Your instructions: Retype nothing except the lines below from the one with "est appropriée pour" through the one with "melalui kolaborasi lintas", exactly, with images left out.

Available data:
* * * * * * * * *
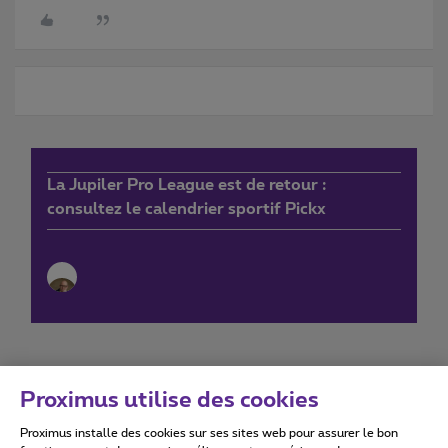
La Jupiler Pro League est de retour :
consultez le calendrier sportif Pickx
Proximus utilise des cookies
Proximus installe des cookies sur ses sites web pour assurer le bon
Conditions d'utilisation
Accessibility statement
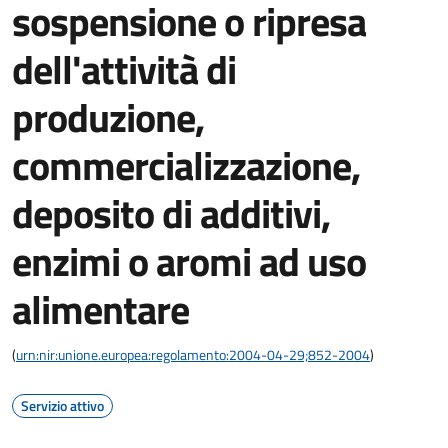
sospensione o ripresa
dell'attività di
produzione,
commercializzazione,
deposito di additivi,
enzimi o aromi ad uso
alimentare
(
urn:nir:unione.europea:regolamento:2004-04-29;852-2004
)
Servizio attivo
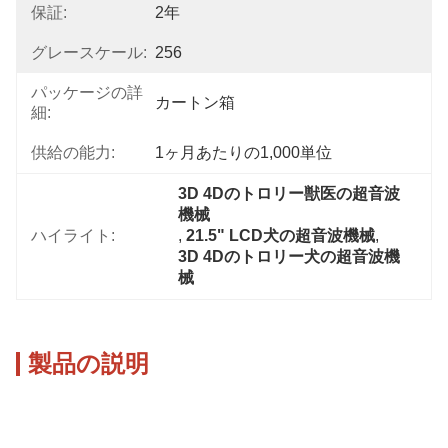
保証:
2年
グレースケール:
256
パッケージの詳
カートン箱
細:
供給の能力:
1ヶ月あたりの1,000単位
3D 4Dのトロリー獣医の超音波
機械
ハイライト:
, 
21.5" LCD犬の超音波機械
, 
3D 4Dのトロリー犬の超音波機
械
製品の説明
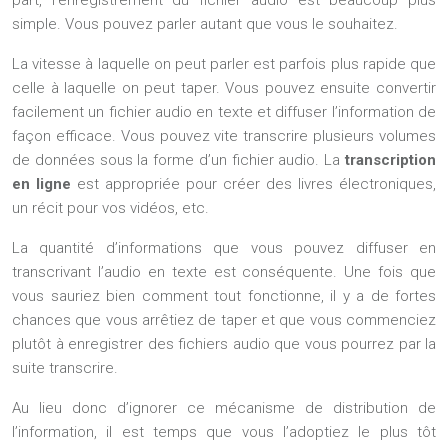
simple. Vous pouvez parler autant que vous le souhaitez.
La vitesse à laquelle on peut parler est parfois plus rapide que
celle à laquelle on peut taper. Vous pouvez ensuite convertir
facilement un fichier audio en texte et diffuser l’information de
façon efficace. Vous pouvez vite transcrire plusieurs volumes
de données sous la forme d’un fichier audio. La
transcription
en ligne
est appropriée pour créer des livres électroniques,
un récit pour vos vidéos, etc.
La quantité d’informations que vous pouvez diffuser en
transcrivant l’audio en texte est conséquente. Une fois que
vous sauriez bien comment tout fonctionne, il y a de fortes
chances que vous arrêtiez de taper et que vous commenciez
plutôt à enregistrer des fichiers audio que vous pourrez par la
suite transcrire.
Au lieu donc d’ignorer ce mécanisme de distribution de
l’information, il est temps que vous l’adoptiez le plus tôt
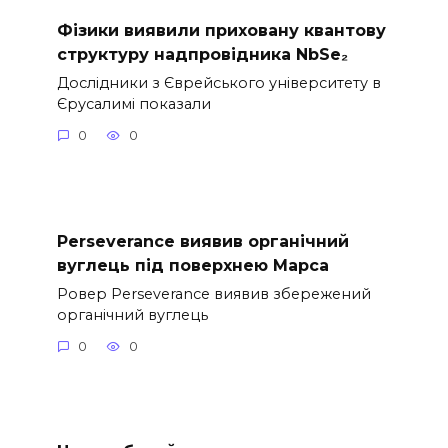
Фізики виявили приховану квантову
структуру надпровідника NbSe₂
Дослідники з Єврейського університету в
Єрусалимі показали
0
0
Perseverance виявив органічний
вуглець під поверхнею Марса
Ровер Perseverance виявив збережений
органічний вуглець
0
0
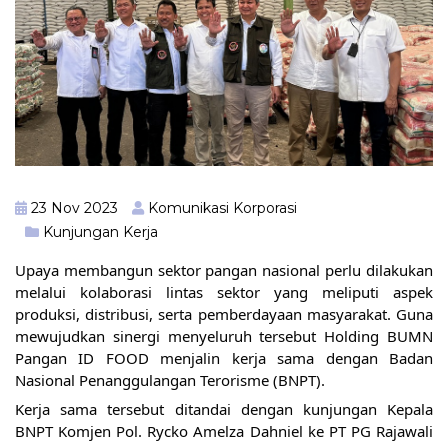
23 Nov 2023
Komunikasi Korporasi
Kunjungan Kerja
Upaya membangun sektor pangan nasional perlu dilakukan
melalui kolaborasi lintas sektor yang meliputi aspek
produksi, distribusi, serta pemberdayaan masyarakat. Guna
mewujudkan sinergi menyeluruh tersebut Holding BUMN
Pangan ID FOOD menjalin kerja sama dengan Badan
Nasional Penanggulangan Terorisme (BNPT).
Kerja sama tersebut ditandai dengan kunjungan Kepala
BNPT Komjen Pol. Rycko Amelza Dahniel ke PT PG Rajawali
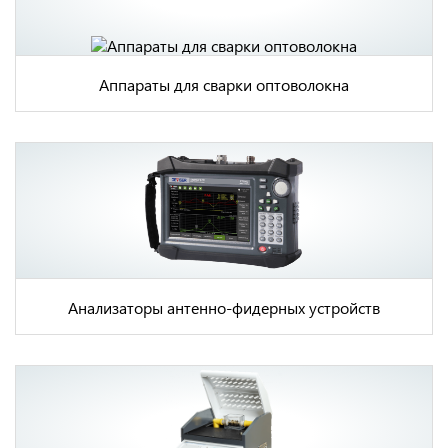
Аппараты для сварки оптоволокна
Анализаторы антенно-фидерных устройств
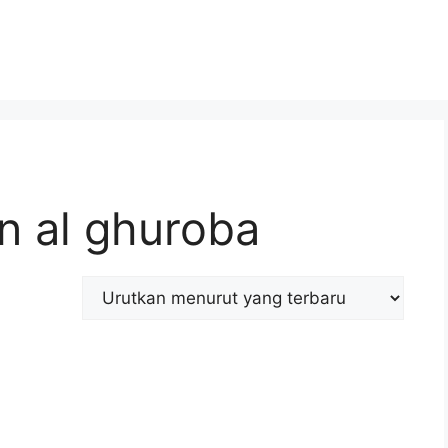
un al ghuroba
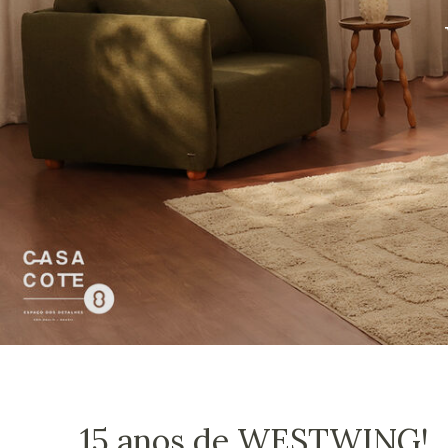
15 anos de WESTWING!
* * * * * * * * *
Your solution:
est appropriée pour créer des livres électroniques,
un récit pour vos vidéos, etc.
La quantité d’informations que vous pouvez diffuser en
transcrivant l’audio en texte est conséquente. Une fois que
vous sauriez bien comment tout fonctionne, il y a de fortes
chances que vous arrêtiez de taper et que vous commenciez
plutôt à enregistrer des fichiers audio que vous pourrez par la
suite transcrire.
Au lieu donc d’ignorer ce mécanisme de distribution de
l’information, il est temps que vous l’adoptiez le plus tôt
Фізики виявили приховану квантову
структуру надпровідника NbSe₂
Дослідники з Єврейського університету в
Єрусалимі показали
0
0
Perseverance виявив органічний
вуглець під поверхнею Марса
Ровер Perseverance виявив збережений
органічний вуглець
0
0
23 Nov 2023
Komunikasi Korporasi
Kunjungan Kerja
Upaya membangun sektor pangan nasional perlu dilakukan
melalui kolaborasi lintas sektor yang meliputi aspek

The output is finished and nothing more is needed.